Could you please write out each line of the records exactly, minus the pictures?
** Opening Exercise material block **
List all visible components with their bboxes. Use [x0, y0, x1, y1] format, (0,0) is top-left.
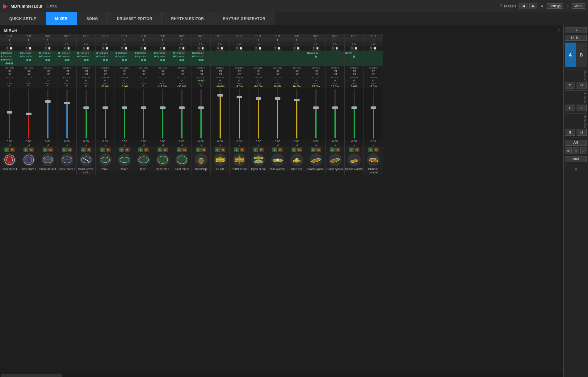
fader-knob[interactable]: ◢	[211, 143, 229, 147]
channel-pan-val[interactable]: 10.0%	[268, 85, 287, 88]
channel-sends-val-2[interactable]: -inf	[191, 72, 210, 76]
channel-pitch-val[interactable]: 0	[211, 79, 229, 82]
solo-button[interactable]: S	[253, 147, 258, 152]
channel-sends-val-1[interactable]: -inf	[0, 69, 19, 72]
drum-icon-img[interactable]	[22, 153, 35, 166]
solo-button[interactable]: S	[330, 147, 335, 152]
fx-trash-icon[interactable]: 🗑	[274, 47, 277, 50]
fx-copy-icon[interactable]: 📋	[278, 47, 281, 50]
drum-icon-img[interactable]	[329, 153, 342, 166]
ab-button[interactable]: A/B	[565, 140, 587, 146]
fx-copy-icon[interactable]: 📋	[163, 47, 166, 50]
solo-button[interactable]: S	[292, 147, 296, 152]
plugin-toggle[interactable]	[103, 59, 105, 61]
plugin-toggle[interactable]	[144, 59, 146, 61]
channel-sends-val-1[interactable]: -inf	[249, 69, 268, 72]
channel-out-num[interactable]: 1	[19, 39, 38, 42]
channel-pitch-val[interactable]: 0	[364, 79, 383, 82]
fader-knob[interactable]: ◢	[364, 143, 383, 147]
channel-sends-val-2[interactable]: -inf	[19, 72, 38, 76]
fader-db-value[interactable]: 0.00	[96, 140, 115, 143]
fx-trash-icon[interactable]: 🗑	[159, 47, 162, 50]
fx-copy-icon[interactable]: 📋	[144, 47, 147, 50]
fader-track[interactable]	[296, 89, 297, 139]
mute-button[interactable]: M	[163, 147, 168, 152]
channel-pan-val[interactable]: C	[38, 85, 57, 88]
fader-track[interactable]	[143, 89, 144, 139]
fader-db-value[interactable]: 0.00	[191, 140, 210, 143]
grid-icon[interactable]: ⊞	[573, 147, 579, 154]
fader-handle[interactable]	[122, 106, 127, 109]
channel-sends-val-2[interactable]: -inf	[96, 72, 115, 76]
plugin-toggle[interactable]	[353, 56, 355, 58]
fader-handle[interactable]	[83, 106, 89, 109]
plugin-toggle[interactable]	[122, 59, 124, 61]
channel-sends-val-2[interactable]: -inf	[77, 72, 95, 76]
fader-db-value[interactable]: 0.00	[230, 140, 249, 143]
cmd-icon[interactable]: ⌘	[565, 147, 572, 154]
solo-button[interactable]: S	[272, 147, 277, 152]
expand-icon[interactable]: ↔	[580, 147, 587, 154]
plugin-toggle[interactable]	[8, 62, 10, 64]
plugin-toggle[interactable]	[6, 62, 8, 64]
fader-track[interactable]	[220, 89, 221, 139]
channel-sends-val-1[interactable]: -inf	[326, 69, 344, 72]
b-button[interactable]: B	[576, 43, 587, 67]
channel-pitch-val[interactable]: +6.00	[191, 79, 210, 82]
channel-sends-val-1[interactable]: -inf	[306, 69, 325, 72]
solo-button[interactable]: S	[138, 147, 143, 152]
channel-pan-val[interactable]: C	[191, 85, 210, 88]
fader-knob[interactable]: ◢	[96, 143, 115, 147]
channel-sends-val-2[interactable]: -inf	[134, 72, 153, 76]
fx-copy-icon[interactable]: 📋	[373, 47, 376, 50]
plugin-toggle[interactable]	[48, 59, 50, 61]
mute-button[interactable]: M	[67, 147, 72, 152]
channel-sends-val-1[interactable]: -inf	[230, 69, 249, 72]
drum-icon-img[interactable]	[80, 153, 93, 166]
fader-handle[interactable]	[294, 99, 300, 101]
drum-icon-img[interactable]	[41, 153, 54, 166]
mute-button[interactable]: M	[259, 147, 264, 152]
fx-trash-icon[interactable]: 🗑	[217, 47, 219, 50]
plugin-toggle[interactable]	[65, 59, 67, 61]
fader-db-value[interactable]: 0.00	[268, 140, 287, 143]
fx-trash-icon[interactable]: 🗑	[370, 47, 372, 50]
fader-track[interactable]	[9, 89, 10, 139]
fader-knob[interactable]: ◢	[77, 143, 95, 147]
channel-sends-val-1[interactable]: -inf	[172, 69, 191, 72]
channel-sends-val-2[interactable]: -inf	[153, 72, 172, 76]
fx-trash-icon[interactable]: 🗑	[140, 47, 143, 50]
solo-button[interactable]: S	[62, 147, 67, 152]
channel-out-num[interactable]: 1	[115, 39, 134, 42]
fader-handle[interactable]	[141, 106, 146, 109]
channel-sends-val-1[interactable]: -inf	[345, 69, 363, 72]
fx-trash-icon[interactable]: 🗑	[44, 47, 47, 50]
channel-sends-val-1[interactable]: -inf	[115, 69, 134, 72]
channel-sends-val-1[interactable]: -inf	[38, 69, 57, 72]
fx-trash-icon[interactable]: 🗑	[83, 47, 85, 50]
channel-pitch-val[interactable]: 0	[115, 79, 134, 82]
drum-icon-img[interactable]	[271, 153, 284, 166]
solo-button[interactable]: S	[23, 147, 28, 152]
channel-pan-val[interactable]: -9.0%	[230, 85, 249, 88]
fader-db-value[interactable]: 0.00	[345, 140, 363, 143]
fader-handle[interactable]	[45, 100, 51, 103]
drum-icon-img[interactable]	[195, 153, 208, 166]
fx-trash-icon[interactable]: 🗑	[255, 47, 258, 50]
channel-out-num[interactable]: 1	[172, 39, 191, 42]
fx-copy-icon[interactable]: 📋	[297, 47, 300, 50]
channel-pan-val[interactable]: C	[57, 85, 76, 88]
plugin-toggle[interactable]	[182, 59, 184, 61]
fx-copy-icon[interactable]: 📋	[239, 47, 242, 50]
channel-pan-val[interactable]: -35.0%	[172, 85, 191, 88]
fader-track[interactable]	[47, 89, 48, 139]
channel-pan-val[interactable]: C	[77, 85, 95, 88]
mute-button[interactable]: M	[240, 147, 245, 152]
channel-sends-val-1[interactable]: -inf	[191, 69, 210, 72]
channel-pan-val[interactable]: C	[19, 85, 38, 88]
fx-trash-icon[interactable]: 🗑	[198, 47, 200, 50]
fader-knob[interactable]: ◢	[115, 143, 134, 147]
midi-button[interactable]: MIDI	[565, 156, 587, 162]
mute-button[interactable]: M	[29, 147, 34, 152]
plugin-toggle[interactable]	[201, 59, 204, 61]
** Closing Exercise material block **
Finished exercise:
List all visible components with their bboxes. Use [x0, y0, x1, y1] format, (0,0) is top-left.
fader-knob[interactable]: ◢	[211, 143, 229, 147]
channel-pan-val[interactable]: 10.0%	[268, 85, 287, 88]
channel-sends-val-2[interactable]: -inf	[191, 72, 210, 76]
channel-pitch-val[interactable]: 0	[211, 79, 229, 82]
solo-button[interactable]: S	[253, 147, 258, 152]
channel-sends-val-1[interactable]: -inf	[0, 69, 19, 72]
drum-icon-img[interactable]	[22, 153, 35, 166]
solo-button[interactable]: S	[330, 147, 335, 152]
fx-trash-icon[interactable]: 🗑	[274, 47, 277, 50]
fx-copy-icon[interactable]: 📋	[278, 47, 281, 50]
drum-icon-img[interactable]	[329, 153, 342, 166]
ab-button[interactable]: A/B	[565, 140, 587, 146]
fx-copy-icon[interactable]: 📋	[163, 47, 166, 50]
solo-button[interactable]: S	[292, 147, 296, 152]
plugin-toggle[interactable]	[103, 59, 105, 61]
plugin-toggle[interactable]	[144, 59, 146, 61]
channel-sends-val-1[interactable]: -inf	[249, 69, 268, 72]
channel-out-num[interactable]: 1	[19, 39, 38, 42]
channel-pitch-val[interactable]: 0	[364, 79, 383, 82]
fader-knob[interactable]: ◢	[364, 143, 383, 147]
channel-sends-val-2[interactable]: -inf	[19, 72, 38, 76]
fader-db-value[interactable]: 0.00	[96, 140, 115, 143]
fx-trash-icon[interactable]: 🗑	[159, 47, 162, 50]
fx-copy-icon[interactable]: 📋	[144, 47, 147, 50]
fader-track[interactable]	[296, 89, 297, 139]
mute-button[interactable]: M	[163, 147, 168, 152]
channel-pan-val[interactable]: C	[38, 85, 57, 88]
fader-track[interactable]	[143, 89, 144, 139]
fader-db-value[interactable]: 0.00	[191, 140, 210, 143]
grid-icon[interactable]: ⊞	[573, 147, 579, 154]
fader-handle[interactable]	[122, 106, 127, 109]
channel-sends-val-2[interactable]: -inf	[96, 72, 115, 76]
plugin-toggle[interactable]	[353, 56, 355, 58]
fader-handle[interactable]	[83, 106, 89, 109]
plugin-toggle[interactable]	[122, 59, 124, 61]
channel-sends-val-2[interactable]: -inf	[77, 72, 95, 76]
fader-db-value[interactable]: 0.00	[230, 140, 249, 143]
cmd-icon[interactable]: ⌘	[565, 147, 572, 154]
solo-button[interactable]: S	[272, 147, 277, 152]
expand-icon[interactable]: ↔	[580, 147, 587, 154]
plugin-toggle[interactable]	[8, 62, 10, 64]
plugin-toggle[interactable]	[6, 62, 8, 64]
fader-track[interactable]	[220, 89, 221, 139]
channel-sends-val-1[interactable]: -inf	[326, 69, 344, 72]
b-button[interactable]: B	[576, 43, 587, 67]
channel-pitch-val[interactable]: +6.00	[191, 79, 210, 82]
channel-sends-val-1[interactable]: -inf	[306, 69, 325, 72]
solo-button[interactable]: S	[138, 147, 143, 152]
channel-pan-val[interactable]: C	[191, 85, 210, 88]
fader-knob[interactable]: ◢	[96, 143, 115, 147]
channel-sends-val-2[interactable]: -inf	[134, 72, 153, 76]
fx-copy-icon[interactable]: 📋	[373, 47, 376, 50]
plugin-toggle[interactable]	[48, 59, 50, 61]
mute-button[interactable]: M	[67, 147, 72, 152]
channel-sends-val-1[interactable]: -inf	[230, 69, 249, 72]
drum-icon-img[interactable]	[80, 153, 93, 166]
fader-handle[interactable]	[294, 99, 300, 101]
drum-icon-img[interactable]	[41, 153, 54, 166]
mute-button[interactable]: M	[259, 147, 264, 152]
fx-trash-icon[interactable]: 🗑	[217, 47, 219, 50]
plugin-toggle[interactable]	[65, 59, 67, 61]
fader-db-value[interactable]: 0.00	[268, 140, 287, 143]
fx-trash-icon[interactable]: 🗑	[370, 47, 372, 50]
fader-track[interactable]	[9, 89, 10, 139]
fader-knob[interactable]: ◢	[77, 143, 95, 147]
channel-sends-val-1[interactable]: -inf	[172, 69, 191, 72]
channel-sends-val-2[interactable]: -inf	[153, 72, 172, 76]
fx-trash-icon[interactable]: 🗑	[140, 47, 143, 50]
solo-button[interactable]: S	[62, 147, 67, 152]
channel-out-num[interactable]: 1	[115, 39, 134, 42]
fader-handle[interactable]	[141, 106, 146, 109]
channel-sends-val-1[interactable]: -inf	[345, 69, 363, 72]
fx-trash-icon[interactable]: 🗑	[44, 47, 47, 50]
channel-sends-val-1[interactable]: -inf	[115, 69, 134, 72]
channel-sends-val-1[interactable]: -inf	[38, 69, 57, 72]
fx-trash-icon[interactable]: 🗑	[83, 47, 85, 50]
channel-pitch-val[interactable]: 0	[115, 79, 134, 82]
drum-icon-img[interactable]	[271, 153, 284, 166]
solo-button[interactable]: S	[23, 147, 28, 152]
channel-pan-val[interactable]: -9.0%	[230, 85, 249, 88]
fader-db-value[interactable]: 0.00	[345, 140, 363, 143]
fader-handle[interactable]	[45, 100, 51, 103]
drum-icon-img[interactable]	[195, 153, 208, 166]
fx-trash-icon[interactable]: 🗑	[255, 47, 258, 50]
channel-out-num[interactable]: 1	[172, 39, 191, 42]
fx-copy-icon[interactable]: 📋	[297, 47, 300, 50]
channel-pan-val[interactable]: C	[57, 85, 76, 88]
plugin-toggle[interactable]	[182, 59, 184, 61]
fx-copy-icon[interactable]: 📋	[239, 47, 242, 50]
channel-pan-val[interactable]: -35.0%	[172, 85, 191, 88]
fader-track[interactable]	[47, 89, 48, 139]
channel-pan-val[interactable]: C	[77, 85, 95, 88]
mute-button[interactable]: M	[240, 147, 245, 152]
channel-sends-val-1[interactable]: -inf	[191, 69, 210, 72]
channel-pan-val[interactable]: C	[19, 85, 38, 88]
fx-trash-icon[interactable]: 🗑	[198, 47, 200, 50]
fader-knob[interactable]: ◢	[115, 143, 134, 147]
midi-button[interactable]: MIDI	[565, 156, 587, 162]
mute-button[interactable]: M	[29, 147, 34, 152]
plugin-toggle[interactable]	[201, 59, 204, 61]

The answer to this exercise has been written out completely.